[SUPPLIED DATA]

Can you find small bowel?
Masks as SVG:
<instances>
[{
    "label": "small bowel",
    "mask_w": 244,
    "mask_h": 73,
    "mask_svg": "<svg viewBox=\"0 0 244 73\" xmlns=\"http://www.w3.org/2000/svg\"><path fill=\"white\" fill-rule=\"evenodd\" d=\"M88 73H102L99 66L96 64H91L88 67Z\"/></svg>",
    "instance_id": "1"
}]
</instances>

[/SUPPLIED DATA]

> _WORK ORDER_
Retype the entries shown above. Keep every word exactly as it is.

> _SOLUTION TO THE EXERCISE_
Can you find small bowel?
Masks as SVG:
<instances>
[{
    "label": "small bowel",
    "mask_w": 244,
    "mask_h": 73,
    "mask_svg": "<svg viewBox=\"0 0 244 73\" xmlns=\"http://www.w3.org/2000/svg\"><path fill=\"white\" fill-rule=\"evenodd\" d=\"M88 73H102L99 66L96 64H91L88 67Z\"/></svg>",
    "instance_id": "1"
}]
</instances>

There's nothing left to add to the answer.